> **Aim of the exercise**
Your copy of the entries below should hold exactly the lines from the one containing "следующие нормы, которым" to the one containing "precio de los", inclusive, and no pictures.

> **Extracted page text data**
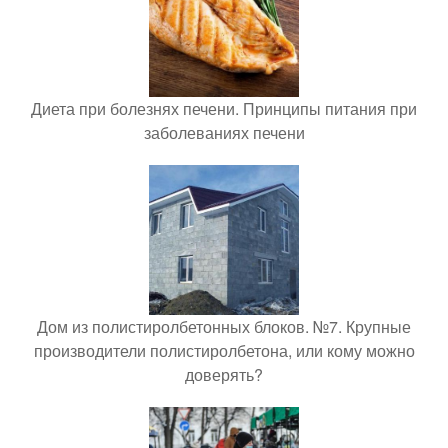
Диета при болезнях печени. Принципы питания при
заболеваниях печени
Дом из полистиролбетонных блоков. №7. Крупные
производители полистиролбетона, или кому можно
доверять?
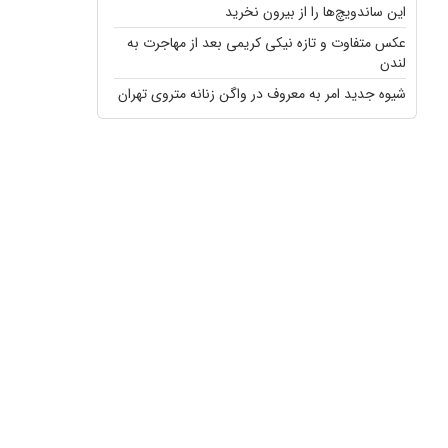
این ساندویچ‌ها را از بیرون نخرید
عکس متفاوت و تازه نیکی کریمی بعد از مهاجرت به
لندن
شیوه جدید امر به معروف در واگن زنانه متروی تهران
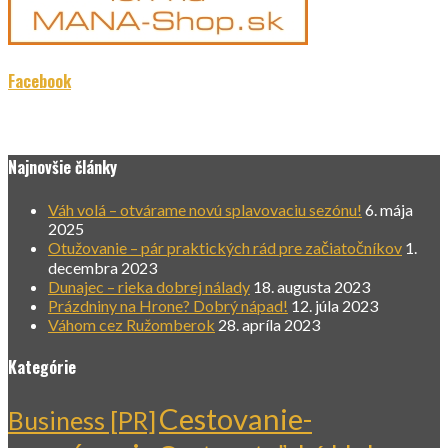
Facebook
Najnovšie články
Váh volá – otvárame novú splavovaciu sezónu!
6. mája
2025
Otužovanie – pár praktických rád pre začiatočníkov
1.
decembra 2023
Dunajec – rieka dobrej nálady
18. augusta 2023
Prázdniny na Hrone? Dobrý nápad!
12. júla 2023
Váhom cez Ružomberok
28. apríla 2023
Kategórie
Cestovanie-
Business [PR]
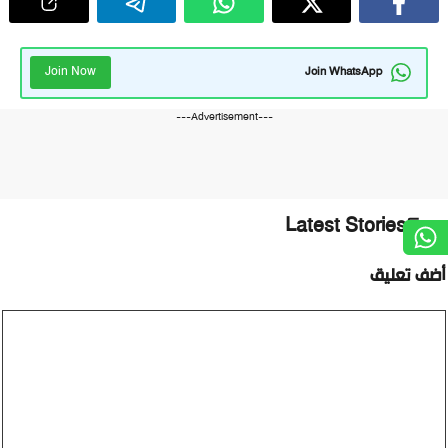
Join Now
Join WhatsApp
---Advertisement---
Latest Stories
أضف تعليق
تعليق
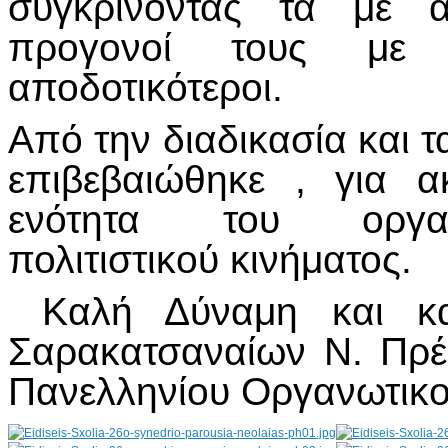
συγκρίνοντας τα με α
προγονοί τους με 
αποδοτικότεροι.
Από την διαδικασία και 
επιβεβαιώθηκε , για 
ενότητα του οργαν
πολιτιστικού κινήματος.
Καλή Δύναμη και καλ
Σαρακατσαναίων Ν. Πρέ
Πανελληνίου Οργανωτικο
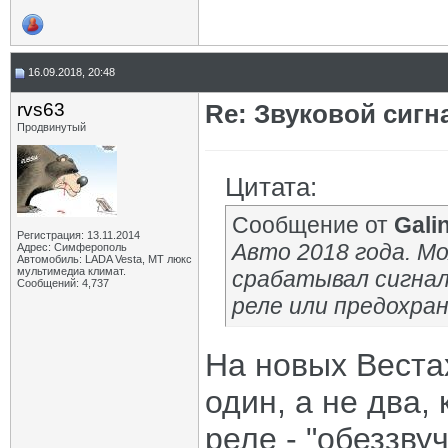
16.09.2018, 20:48
rvs63
Re: Звуковой сигн
Продвинутый
Цитата:
Сообщение от
Gali
Регистрация: 13.11.2014
Авто 2018 года. М
Адрес: Симферополь
Автомобиль: LADA Vesta, МТ люкс
мультимедиа климат.
срабатывал сигнал
Сообщений: 4,737
реле или предохра
На новых Веста
один, а не два,
реле - "обеззву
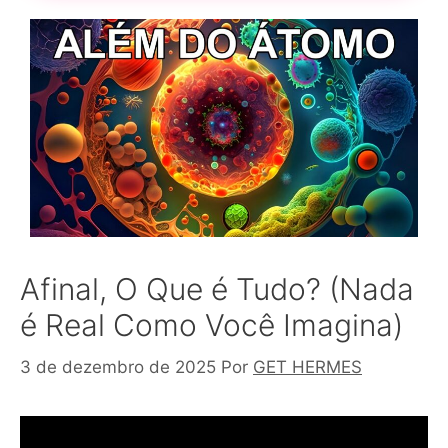
Afinal, O Que é Tudo? (Nada
é Real Como Você Imagina)
3 de dezembro de 2025
Por
GET HERMES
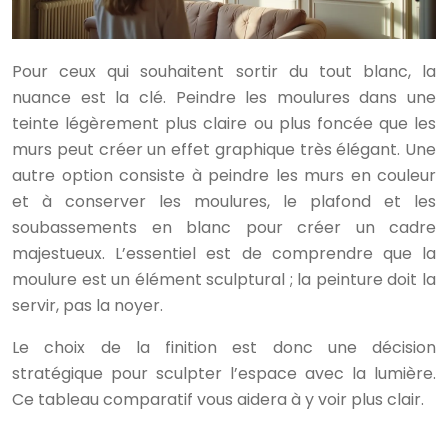
Pour ceux qui souhaitent sortir du tout blanc, la
nuance est la clé. Peindre les moulures dans une
teinte légèrement plus claire ou plus foncée que les
murs peut créer un effet graphique très élégant. Une
autre option consiste à peindre les murs en couleur
et à conserver les moulures, le plafond et les
soubassements en blanc pour créer un cadre
majestueux. L’essentiel est de comprendre que la
moulure est un élément sculptural ; la peinture doit la
servir, pas la noyer.
Le choix de la finition est donc une décision
stratégique pour sculpter l’espace avec la lumière.
Ce tableau comparatif vous aidera à y voir plus clair.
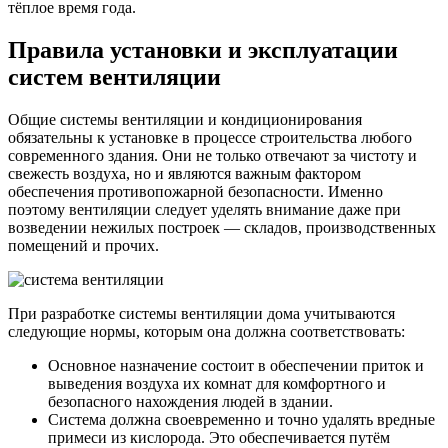
тёплое время года.
Правила установки и эксплуатации
систем вентиляции
Общие системы вентиляции и кондиционирования
обязательны к установке в процессе строительства любого
современного здания. Они не только отвечают за чистоту и
свежесть воздуха, но и являются важным фактором
обеспечения противопожарной безопасности. Именно
поэтому вентиляции следует уделять внимание даже при
возведении нежилых построек — складов, производственных
помещений и прочих.
При разработке системы вентиляции дома учитываются
следующие нормы, которым она должна соответствовать:
Основное назначение состоит в обеспечении приток и
выведения воздуха их комнат для комфортного и
безопасного нахождения людей в здании.
Система должна своевременно и точно удалять вредные
примеси из кислорода. Это обеспечивается путём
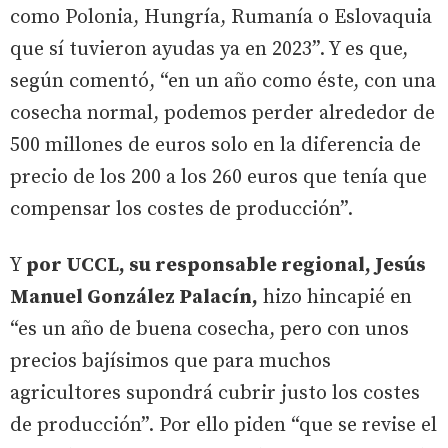
como Polonia, Hungría, Rumanía o Eslovaquia
que sí tuvieron ayudas ya en 2023”. Y es que,
según comentó, “en un año como éste, con una
cosecha normal, podemos perder alrededor de
500 millones de euros solo en la diferencia de
precio de los 200 a los 260 euros que tenía que
compensar los costes de producción”.
Y
por UCCL, su responsable regional, Jesús
Manuel González Palacín,
hizo hincapié en
“es un año de buena cosecha, pero con unos
precios bajísimos que para muchos
agricultores supondrá cubrir justo los costes
de producción”. Por ello piden “que se revise el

> **Solution**
следующие нормы, которым она должна соответствовать:
Основное назначение состоит в обеспечении приток и
выведения воздуха их комнат для комфортного и
безопасного нахождения людей в здании.
Система должна своевременно и точно удалять вредные
примеси из кислорода. Это обеспечивается путём
como Polonia, Hungría, Rumanía o Eslovaquia
que sí tuvieron ayudas ya en 2023”. Y es que,
según comentó, “en un año como éste, con una
cosecha normal, podemos perder alrededor de
500 millones de euros solo en la diferencia de
precio de los 200 a los 260 euros que tenía que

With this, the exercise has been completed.